- _Aim of the exercise_
Copy out exactly the lines below that run from the one holding "Betriebssystem-Patches." to the one holding "koordinierte Wartungsarbeiten", keeping both of those lines and no others.

*** Input data ***

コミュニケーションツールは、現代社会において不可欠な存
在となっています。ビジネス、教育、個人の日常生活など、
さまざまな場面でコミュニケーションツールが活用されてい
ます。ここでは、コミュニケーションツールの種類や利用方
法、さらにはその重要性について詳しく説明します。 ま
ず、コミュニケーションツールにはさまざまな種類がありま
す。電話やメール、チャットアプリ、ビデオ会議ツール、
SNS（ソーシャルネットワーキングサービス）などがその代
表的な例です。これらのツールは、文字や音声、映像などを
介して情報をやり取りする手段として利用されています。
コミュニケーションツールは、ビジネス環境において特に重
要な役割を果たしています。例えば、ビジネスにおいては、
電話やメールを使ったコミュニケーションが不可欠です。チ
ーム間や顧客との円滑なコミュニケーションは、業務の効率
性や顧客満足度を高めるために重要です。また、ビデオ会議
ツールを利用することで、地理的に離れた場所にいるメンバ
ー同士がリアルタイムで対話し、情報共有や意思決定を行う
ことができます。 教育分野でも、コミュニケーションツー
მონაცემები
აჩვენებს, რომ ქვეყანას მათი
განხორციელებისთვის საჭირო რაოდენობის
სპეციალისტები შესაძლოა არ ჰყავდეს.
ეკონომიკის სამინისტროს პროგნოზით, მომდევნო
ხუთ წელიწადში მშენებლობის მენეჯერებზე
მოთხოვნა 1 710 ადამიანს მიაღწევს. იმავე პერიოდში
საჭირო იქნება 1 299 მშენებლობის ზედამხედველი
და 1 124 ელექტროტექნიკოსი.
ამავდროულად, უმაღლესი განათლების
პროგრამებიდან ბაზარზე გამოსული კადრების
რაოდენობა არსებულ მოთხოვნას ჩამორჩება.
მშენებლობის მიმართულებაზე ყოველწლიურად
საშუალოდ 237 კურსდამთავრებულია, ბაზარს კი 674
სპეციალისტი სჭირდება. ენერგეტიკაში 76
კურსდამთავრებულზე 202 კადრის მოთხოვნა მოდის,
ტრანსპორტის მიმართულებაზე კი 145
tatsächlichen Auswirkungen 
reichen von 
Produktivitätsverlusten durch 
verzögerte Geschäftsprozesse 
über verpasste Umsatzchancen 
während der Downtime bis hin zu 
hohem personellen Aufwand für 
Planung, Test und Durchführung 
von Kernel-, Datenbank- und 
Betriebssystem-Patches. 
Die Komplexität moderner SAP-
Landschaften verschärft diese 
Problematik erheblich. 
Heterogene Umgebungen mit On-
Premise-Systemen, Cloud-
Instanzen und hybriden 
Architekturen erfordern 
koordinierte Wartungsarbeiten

*** End of Input data ***
*** Input data ***

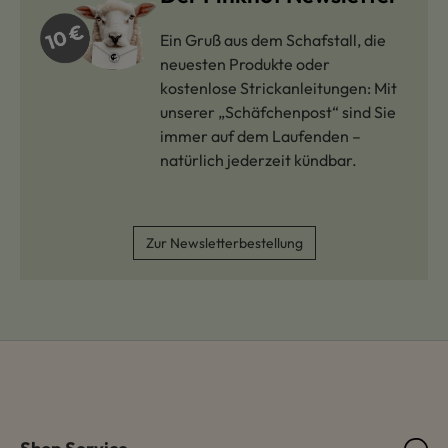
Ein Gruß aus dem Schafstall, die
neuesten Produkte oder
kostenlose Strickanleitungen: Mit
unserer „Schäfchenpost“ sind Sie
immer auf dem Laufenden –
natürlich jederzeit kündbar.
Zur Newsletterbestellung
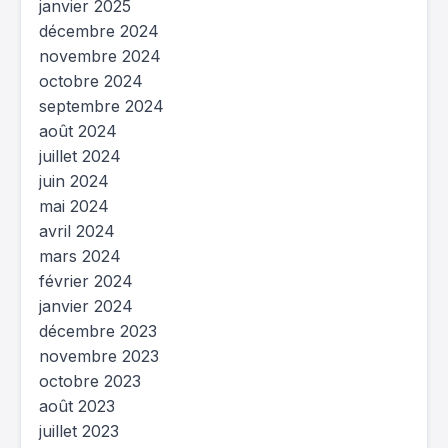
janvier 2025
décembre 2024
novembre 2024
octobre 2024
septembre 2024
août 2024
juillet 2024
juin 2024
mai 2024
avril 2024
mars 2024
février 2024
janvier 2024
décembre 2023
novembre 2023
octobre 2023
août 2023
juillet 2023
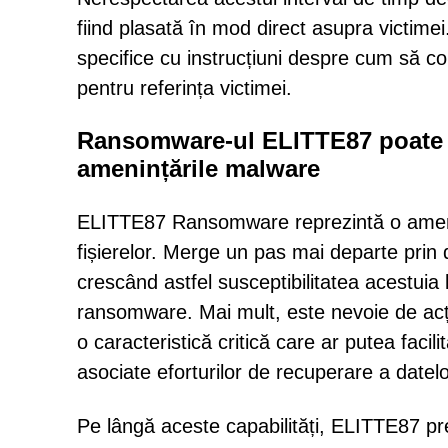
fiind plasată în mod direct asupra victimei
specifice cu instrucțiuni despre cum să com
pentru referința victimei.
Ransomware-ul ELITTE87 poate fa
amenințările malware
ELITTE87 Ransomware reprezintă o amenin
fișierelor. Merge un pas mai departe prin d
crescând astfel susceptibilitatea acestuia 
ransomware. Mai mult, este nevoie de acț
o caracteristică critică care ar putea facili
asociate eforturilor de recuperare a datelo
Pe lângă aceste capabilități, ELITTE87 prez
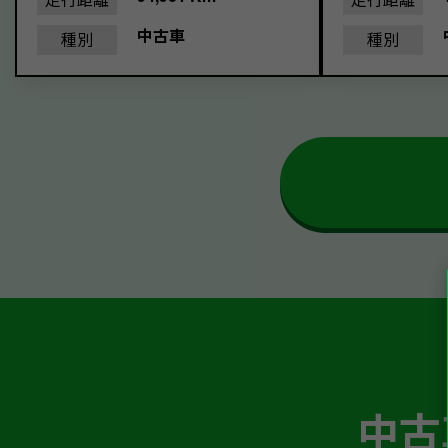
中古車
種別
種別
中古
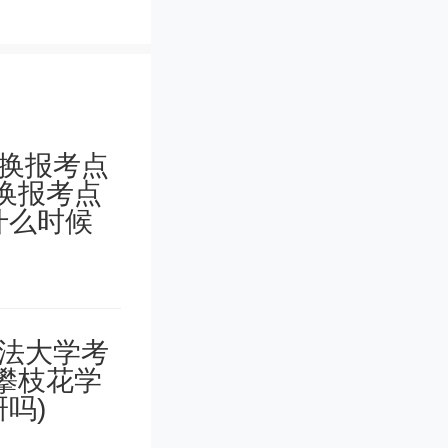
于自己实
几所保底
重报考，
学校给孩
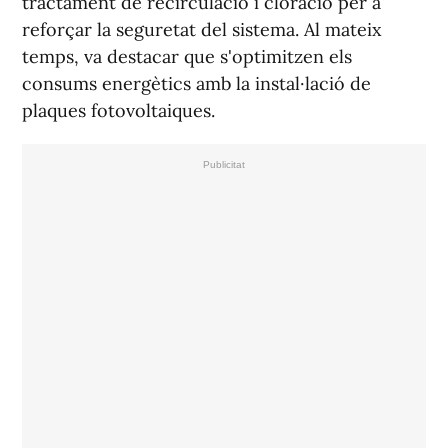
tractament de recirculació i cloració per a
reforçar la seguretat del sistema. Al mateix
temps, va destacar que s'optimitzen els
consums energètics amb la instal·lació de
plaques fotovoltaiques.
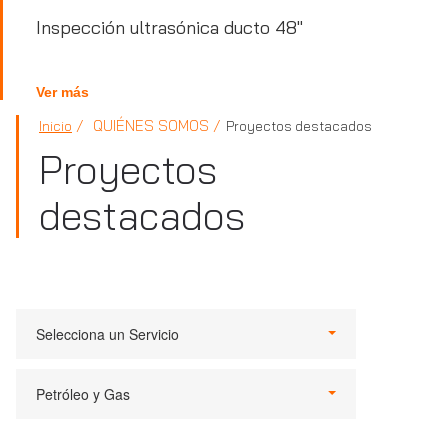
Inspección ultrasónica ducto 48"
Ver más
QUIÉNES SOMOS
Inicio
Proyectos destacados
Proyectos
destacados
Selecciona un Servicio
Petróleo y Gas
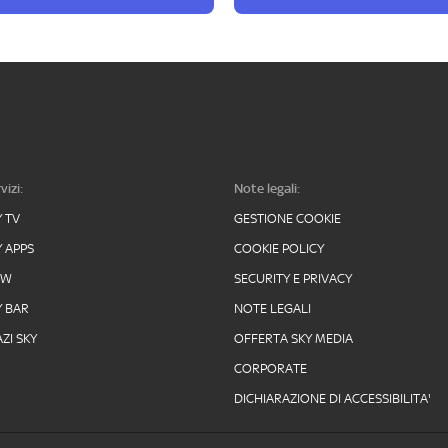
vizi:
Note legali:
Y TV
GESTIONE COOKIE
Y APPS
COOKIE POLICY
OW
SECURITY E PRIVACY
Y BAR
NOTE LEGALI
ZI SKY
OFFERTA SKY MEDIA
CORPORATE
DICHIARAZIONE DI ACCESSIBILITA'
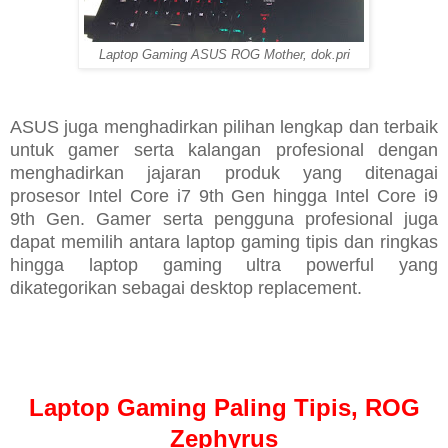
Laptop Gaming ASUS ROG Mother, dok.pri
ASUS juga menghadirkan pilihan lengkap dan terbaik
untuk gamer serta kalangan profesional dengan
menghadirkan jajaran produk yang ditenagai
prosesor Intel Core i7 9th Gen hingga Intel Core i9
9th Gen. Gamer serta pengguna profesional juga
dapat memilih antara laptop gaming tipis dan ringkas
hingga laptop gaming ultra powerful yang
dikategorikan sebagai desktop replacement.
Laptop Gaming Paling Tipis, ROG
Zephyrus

*** End of Input data ***

- _Solution to the exercise_
Betriebssystem-Patches. 
Die Komplexität moderner SAP-
Landschaften verschärft diese 
Problematik erheblich. 
Heterogene Umgebungen mit On-
Premise-Systemen, Cloud-
Instanzen und hybriden 
Architekturen erfordern 
koordinierte Wartungsarbeiten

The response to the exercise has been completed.